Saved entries
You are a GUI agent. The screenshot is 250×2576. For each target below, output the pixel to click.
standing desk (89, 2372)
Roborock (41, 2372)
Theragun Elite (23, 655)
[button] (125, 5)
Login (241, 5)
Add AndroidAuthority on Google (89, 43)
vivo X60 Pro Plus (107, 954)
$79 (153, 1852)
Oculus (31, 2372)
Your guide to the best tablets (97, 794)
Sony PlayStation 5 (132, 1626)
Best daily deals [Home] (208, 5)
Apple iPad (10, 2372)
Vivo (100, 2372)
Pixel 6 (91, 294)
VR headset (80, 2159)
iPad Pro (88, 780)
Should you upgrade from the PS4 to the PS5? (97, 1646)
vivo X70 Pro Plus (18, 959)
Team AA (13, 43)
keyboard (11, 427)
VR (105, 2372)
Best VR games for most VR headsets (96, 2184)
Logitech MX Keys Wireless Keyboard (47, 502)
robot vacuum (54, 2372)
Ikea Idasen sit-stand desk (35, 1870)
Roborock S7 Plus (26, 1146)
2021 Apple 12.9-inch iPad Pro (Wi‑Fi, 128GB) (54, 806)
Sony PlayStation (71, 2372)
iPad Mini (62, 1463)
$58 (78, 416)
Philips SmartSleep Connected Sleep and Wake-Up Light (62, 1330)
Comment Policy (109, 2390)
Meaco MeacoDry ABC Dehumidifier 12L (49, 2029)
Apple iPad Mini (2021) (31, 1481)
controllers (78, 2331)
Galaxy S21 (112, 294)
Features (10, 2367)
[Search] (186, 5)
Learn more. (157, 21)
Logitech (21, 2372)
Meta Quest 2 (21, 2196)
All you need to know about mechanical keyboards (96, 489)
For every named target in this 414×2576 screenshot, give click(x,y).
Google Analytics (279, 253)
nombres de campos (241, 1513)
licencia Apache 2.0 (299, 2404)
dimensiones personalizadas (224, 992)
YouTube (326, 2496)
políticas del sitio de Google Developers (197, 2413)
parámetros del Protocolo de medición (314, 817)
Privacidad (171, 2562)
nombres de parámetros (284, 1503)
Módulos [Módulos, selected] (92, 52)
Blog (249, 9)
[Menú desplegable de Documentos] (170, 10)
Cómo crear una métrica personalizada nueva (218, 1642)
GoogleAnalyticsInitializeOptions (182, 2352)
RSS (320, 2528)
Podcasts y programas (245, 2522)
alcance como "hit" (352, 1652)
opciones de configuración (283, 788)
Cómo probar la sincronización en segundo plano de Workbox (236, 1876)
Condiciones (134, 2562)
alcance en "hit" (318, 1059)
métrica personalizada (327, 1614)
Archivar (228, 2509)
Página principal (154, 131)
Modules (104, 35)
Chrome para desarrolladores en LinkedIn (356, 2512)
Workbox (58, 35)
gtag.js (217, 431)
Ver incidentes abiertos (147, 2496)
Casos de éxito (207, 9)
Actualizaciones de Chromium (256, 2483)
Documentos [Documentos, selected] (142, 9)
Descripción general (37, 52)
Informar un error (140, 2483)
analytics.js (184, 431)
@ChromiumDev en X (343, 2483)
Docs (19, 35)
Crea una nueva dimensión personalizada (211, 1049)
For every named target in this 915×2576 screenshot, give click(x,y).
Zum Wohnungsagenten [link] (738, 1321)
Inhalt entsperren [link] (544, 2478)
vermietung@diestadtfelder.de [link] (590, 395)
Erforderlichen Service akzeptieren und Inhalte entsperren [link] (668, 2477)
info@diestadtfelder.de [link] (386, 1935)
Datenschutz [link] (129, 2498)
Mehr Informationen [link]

▶ _Your instructions_: Each line of the data above is to be duplicated exactly.

▶ _Answer space_:
You are a GUI agent. The screenshot is 250×2576. For each target below, output the pixel to click.
standing desk (89, 2372)
Roborock (41, 2372)
Theragun Elite (23, 655)
[button] (125, 5)
Login (241, 5)
Add AndroidAuthority on Google (89, 43)
vivo X60 Pro Plus (107, 954)
$79 (153, 1852)
Oculus (31, 2372)
Your guide to the best tablets (97, 794)
Sony PlayStation 5 (132, 1626)
Best daily deals [Home] (208, 5)
Apple iPad (10, 2372)
Vivo (100, 2372)
Pixel 6 (91, 294)
VR headset (80, 2159)
iPad Pro (88, 780)
Should you upgrade from the PS4 to the PS5? (97, 1646)
vivo X70 Pro Plus (18, 959)
Team AA (13, 43)
keyboard (11, 427)
VR (105, 2372)
Best VR games for most VR headsets (96, 2184)
Logitech MX Keys Wireless Keyboard (47, 502)
robot vacuum (54, 2372)
Ikea Idasen sit-stand desk (35, 1870)
Roborock S7 Plus (26, 1146)
2021 Apple 12.9-inch iPad Pro (Wi‑Fi, 128GB) (54, 806)
Sony PlayStation (71, 2372)
iPad Mini (62, 1463)
$58 (78, 416)
Philips SmartSleep Connected Sleep and Wake-Up Light (62, 1330)
Comment Policy (109, 2390)
Meaco MeacoDry ABC Dehumidifier 12L (49, 2029)
Apple iPad Mini (2021) (31, 1481)
controllers (78, 2331)
Galaxy S21 (112, 294)
Features (10, 2367)
[Search] (186, 5)
Learn more. (157, 21)
Logitech (21, 2372)
Meta Quest 2 (21, 2196)
All you need to know about mechanical keyboards (96, 489)
For every named target in this 414×2576 screenshot, give click(x,y).
Google Analytics (279, 253)
nombres de campos (241, 1513)
licencia Apache 2.0 (299, 2404)
dimensiones personalizadas (224, 992)
YouTube (326, 2496)
políticas del sitio de Google Developers (197, 2413)
parámetros del Protocolo de medición (314, 817)
Privacidad (171, 2562)
nombres de parámetros (284, 1503)
Módulos [Módulos, selected] (92, 52)
Blog (249, 9)
[Menú desplegable de Documentos] (170, 10)
Cómo crear una métrica personalizada nueva (218, 1642)
GoogleAnalyticsInitializeOptions (182, 2352)
RSS (320, 2528)
Podcasts y programas (245, 2522)
alcance como "hit" (352, 1652)
opciones de configuración (283, 788)
Cómo probar la sincronización en segundo plano de Workbox (236, 1876)
Condiciones (134, 2562)
alcance en "hit" (318, 1059)
métrica personalizada (327, 1614)
Archivar (228, 2509)
Página principal (154, 131)
Modules (104, 35)
Chrome para desarrolladores en LinkedIn (356, 2512)
Workbox (58, 35)
gtag.js (217, 431)
Ver incidentes abiertos (147, 2496)
Casos de éxito (207, 9)
Actualizaciones de Chromium (256, 2483)
Documentos [Documentos, selected] (142, 9)
Descripción general (37, 52)
Informar un error (140, 2483)
analytics.js (184, 431)
@ChromiumDev en X (343, 2483)
Docs (19, 35)
Crea una nueva dimensión personalizada (211, 1049)
For every named target in this 915×2576 screenshot, give click(x,y).
Zum Wohnungsagenten [link] (738, 1321)
Inhalt entsperren [link] (544, 2478)
vermietung@diestadtfelder.de [link] (590, 395)
Erforderlichen Service akzeptieren und Inhalte entsperren [link] (668, 2477)
info@diestadtfelder.de [link] (386, 1935)
Datenschutz [link] (129, 2498)
Mehr Informationen [link]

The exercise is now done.